This celebrated work was published by the American Artists Group in an unsigned, unlimited edition. Burne-Jones records an AAG order to the lithographer George Miller of 1000 impressions, although the scarcity of the work suggests that the limitation may not have been filled. This impression is one of a small number signed and titled in pencil by the artist.
AAG's stated purpose was to make meaningful art available to as wide a public as possible. On the original AAG label, included with this print, Kent poked fun at the fascination with pencil signed prints: "upon the receipt of this print and ten dollars I will affix my signature to it and return it properly packed and insured to the sender. But, dear collector, don't waste your money." This was during the depths of the Depression, when every dollar counted: the man and woman Kent depicts have apparently lost their home.
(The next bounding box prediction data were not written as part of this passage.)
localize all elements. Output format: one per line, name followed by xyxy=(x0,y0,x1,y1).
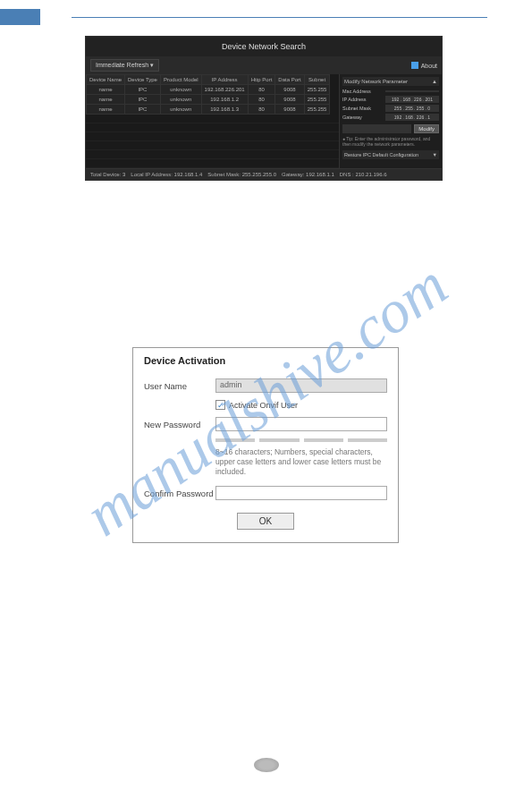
gw-input[interactable]: 192 . 168 . 226 . 1 xyxy=(385,114,439,121)
restore-config[interactable]: Restore IPC Default Configuration ▼ xyxy=(342,150,439,159)
cell: 80 xyxy=(248,85,275,95)
device-table: Device Name Device Type Product Model IP… xyxy=(86,74,330,115)
footer-gateway: Gateway: 192.168.1.1 xyxy=(282,172,334,177)
side-title: Modify Network Parameter ▲ xyxy=(342,77,439,86)
cell: 192.168.1.3 xyxy=(201,105,248,115)
cell: 9008 xyxy=(275,95,304,105)
header-line xyxy=(72,17,487,18)
device-network-search-panel: Device Network Search Immediate Refresh … xyxy=(85,36,443,181)
confirm-label: Confirm Password xyxy=(144,489,215,498)
table-row[interactable]: name IPC unknown 192.168.1.3 80 9008 255… xyxy=(87,105,330,115)
device-activation-panel: Device Activation User Name admin ✓ Acti… xyxy=(132,347,399,543)
ip-input[interactable]: 192 . 168 . 226 . 201 xyxy=(385,96,439,103)
restore-label: Restore IPC Default Configuration xyxy=(344,152,418,157)
col-ip-address[interactable]: IP Address xyxy=(201,75,248,85)
page-indicator xyxy=(254,758,279,772)
mac-label: Mac Address xyxy=(342,89,371,94)
mask-input[interactable]: 255 . 255 . 255 . 0 xyxy=(385,105,439,112)
col-device-name[interactable]: Device Name xyxy=(87,75,125,85)
cell: 9008 xyxy=(275,105,304,115)
side-title-label: Modify Network Parameter xyxy=(344,79,408,84)
mac-input[interactable] xyxy=(385,90,439,92)
cell: IPC xyxy=(125,85,161,95)
cell: 192.168.226.201 xyxy=(201,85,248,95)
modify-button[interactable]: Modify xyxy=(414,124,439,133)
newpw-label: New Password xyxy=(144,420,215,429)
cell: IPC xyxy=(125,105,161,115)
onvif-label: Activate Onvif User xyxy=(229,401,298,410)
triangle-up-icon: ▲ xyxy=(432,79,437,84)
modify-parameter-panel: Modify Network Parameter ▲ Mac Address I… xyxy=(339,74,442,168)
username-input[interactable]: admin xyxy=(215,378,387,393)
username-label: User Name xyxy=(144,381,215,391)
dns-toolbar: Immediate Refresh ▾ About xyxy=(86,56,442,74)
about-icon xyxy=(411,62,418,69)
cell: 255.255 xyxy=(304,105,330,115)
cell: 80 xyxy=(248,95,275,105)
col-data-port[interactable]: Data Port xyxy=(275,75,304,85)
mask-label: Subnet Mask xyxy=(342,106,371,111)
ok-button[interactable]: OK xyxy=(237,513,294,530)
local-ip: Local IP Address: 192.168.1.4 xyxy=(131,172,202,177)
refresh-dropdown[interactable]: Immediate Refresh ▾ xyxy=(90,59,159,72)
ip-label: IP Address xyxy=(342,97,367,102)
strength-bar xyxy=(304,438,343,442)
empty-table-area xyxy=(86,115,339,168)
total-device: Total Device: 3 xyxy=(90,172,125,177)
strength-bar xyxy=(348,438,387,442)
header-accent xyxy=(0,9,40,25)
gw-label: Gateway xyxy=(342,115,362,120)
about-label: About xyxy=(421,63,437,69)
col-subnet[interactable]: Subnet xyxy=(304,75,330,85)
newpw-input[interactable] xyxy=(215,417,387,431)
confirm-input[interactable] xyxy=(215,486,387,500)
strength-bar xyxy=(259,438,299,442)
table-row[interactable]: name IPC unknown 192.168.226.201 80 9008… xyxy=(87,85,330,95)
dns-footer: Total Device: 3 Local IP Address: 192.16… xyxy=(86,168,442,180)
dns-title: Device Network Search xyxy=(86,37,442,56)
strength-bar xyxy=(215,438,255,442)
cell: 255.255 xyxy=(304,85,330,95)
tip-text: ● Tip: Enter the administrator password,… xyxy=(342,136,439,147)
cell: 192.168.1.2 xyxy=(201,95,248,105)
cell: 255.255 xyxy=(304,95,330,105)
col-http-port[interactable]: Http Port xyxy=(248,75,275,85)
password-hint: 8~16 characters; Numbers, special charac… xyxy=(215,447,387,477)
cell: IPC xyxy=(125,95,161,105)
cell: name xyxy=(87,95,125,105)
table-row[interactable]: name IPC unknown 192.168.1.2 80 9008 255… xyxy=(87,95,330,105)
cell: 80 xyxy=(248,105,275,115)
onvif-checkbox[interactable]: ✓ xyxy=(215,400,225,410)
col-device-type[interactable]: Device Type xyxy=(125,75,161,85)
cell: name xyxy=(87,105,125,115)
cell: unknown xyxy=(160,85,201,95)
password-input[interactable] xyxy=(342,124,411,133)
cell: name xyxy=(87,85,125,95)
col-product-model[interactable]: Product Model xyxy=(160,75,201,85)
triangle-down-icon: ▼ xyxy=(433,152,437,157)
activation-title: Device Activation xyxy=(144,355,387,366)
table-header-row: Device Name Device Type Product Model IP… xyxy=(87,75,330,85)
about-link[interactable]: About xyxy=(411,62,437,69)
cell: 9008 xyxy=(275,85,304,95)
password-strength xyxy=(215,438,387,442)
footer-dns: DNS : 210.21.196.6 xyxy=(340,172,387,177)
cell: unknown xyxy=(160,105,201,115)
cell: unknown xyxy=(160,95,201,105)
footer-mask: Subnet Mask: 255.255.255.0 xyxy=(207,172,276,177)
Reproduced: The New York Woman magazine, Sept. 30, 1936; America Today (1936) a book of 100 prints chosen by the American Artist Congress; Fine Prints Old and New, Carl Zigrosser, 1937; illustration for the article “Rockwell Kent “ by Carl Zigrosser, Print Collector’s Quarterly; Rockwell Kent, Andre Chegodaev, 1963.
Exhibited: "Hobos to Street People: Artists’ Response to Homelessness from the New Deal to the Present." This exhibition featured the works of more than 45 artists working over the last 75 years to document the tragedy of homelessness and the government’s role in the crisis. Travelling exhibition, California Historical Society, 2009.
Collections: Addison Gallery of American Art;, Phillips Academy, MA; Akron Art Institute, OH; Burne-Jones Collection;, IL; Hermitage Museum, Lenningrad, USSR; Franklin Collection, NY; Kent Collection, NY; Philadelphia Musuem of Art, PA; Seattle Art Museum, WA.